Reading between the Pines
When I was 2 years old my parents got divorced. I was lucky in a way, because at the time I was too young to understand that separation, at its most basic level, is the physical manifestation of pain being split in two.

By the time I’d turned 5, mom had remarried. Back then, fathers didn’t have the same parenting rights as today, so with a brand-new puppy in my lap, I waved goodbye to my father as my stepdad’s sleek, silver Thunderbird rolled down the driveway, toward an address five states away, and into a new life.
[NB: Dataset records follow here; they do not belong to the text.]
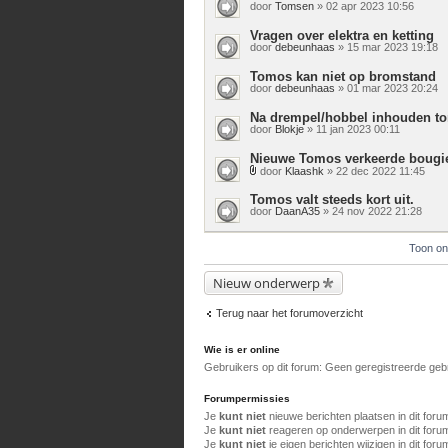
door
Tomsen
» 02 apr 2023 10:56
Vragen over elektra en ketting
door
debeunhaas
» 15 mar 2023 19:18
Tomos kan niet op bromstand
door
debeunhaas
» 01 mar 2023 20:24
Na drempel/hobbel inhouden t
door
Blokje
» 11 jan 2023 00:11
Nieuwe Tomos verkeerde bougi
door
Klaashk
» 22 dec 2022 11:45
Bijlage(n)
Tomos valt steeds kort uit.
door
DaanA35
» 24 nov 2022 21:28
Toon on
Nieuw onderwerp
Terug naar het forumoverzicht
Wie is er online
Gebruikers op dit forum: Geen geregistreerde geb
Forumpermissies
Je
kunt niet
nieuwe berichten plaatsen in dit foru
Je
kunt niet
reageren op onderwerpen in dit foru
Je
kunt niet
je eigen berichten wijzigen in dit foru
As time went by, pieces of one life became seedlings for another, and when my baby brother was born, my new family was complete. But there was always someone else present who, even though he wasn’t part of this new unit, was still in the mix because he was attached to me – my father.

I wouldn’t say things were perfect between my mother and father, because when bad memories fade, they still leave a scar. But mom always held the door open for visits, and my father never missed an opportunity to take any time with me that she was willing to share.
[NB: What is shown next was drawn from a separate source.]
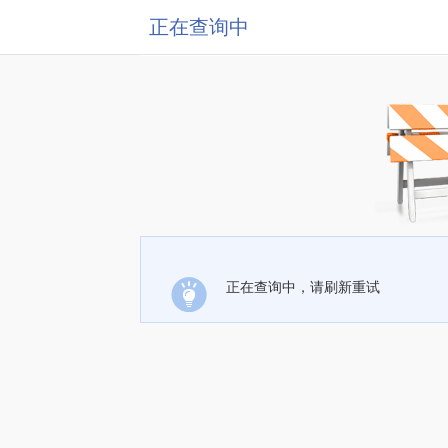
正在查询中
正在查询中，请刷新重试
As years passed and I became increasingly comfortable with my family dynamics, I began to see myself as lucky, even though it wasn’t always easy. I was a Whitten, and everyone else I lived with was a Logan. I sometimes felt like a misfit in the world of seemingly perfect families on my block, painting a smile on my face when all I wanted to do was cry. But intermingled with the sad was something that no other kid I knew could match. Not only did I have one great dad, I had two, with different but equally important ideas, strengths, influences, opinions, and dreams … and one huge commonality. They both loved me in a way that only a father can – times two.
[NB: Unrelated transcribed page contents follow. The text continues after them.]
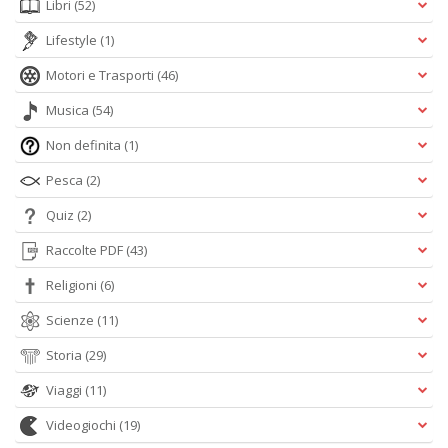
Libri
(52)
Lifestyle
(1)
Motori e Trasporti
(46)
Musica
(54)
Non definita
(1)
Pesca
(2)
Quiz
(2)
Raccolte PDF
(43)
Religioni
(6)
Scienze
(11)
Storia
(29)
Viaggi
(11)
Videogiochi
(19)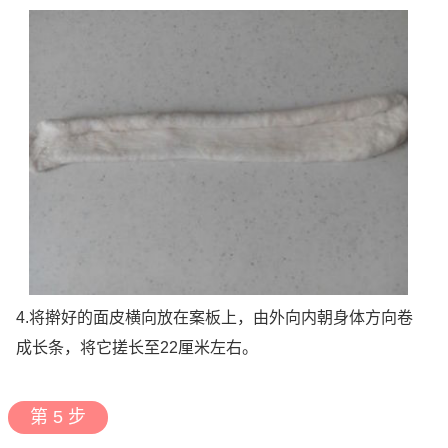
4.将擀好的面皮横向放在案板上，由外向内朝身体方向卷
成长条，将它搓长至22厘米左右。
第 5 步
Divorce, like life, is complicated. It’s messy and raw, and carefully drawn colors end up bleeding outside the lines. It’s not easy to forgive. It’s even harder to forget. But in many cases, good can be salvaged from bad. If you can ultimately find happiness in something that at first only brought pain, it’s a gift to yourself that never goes away. Sometimes, with the passage of time, the things that hurt most end up helping us in the end.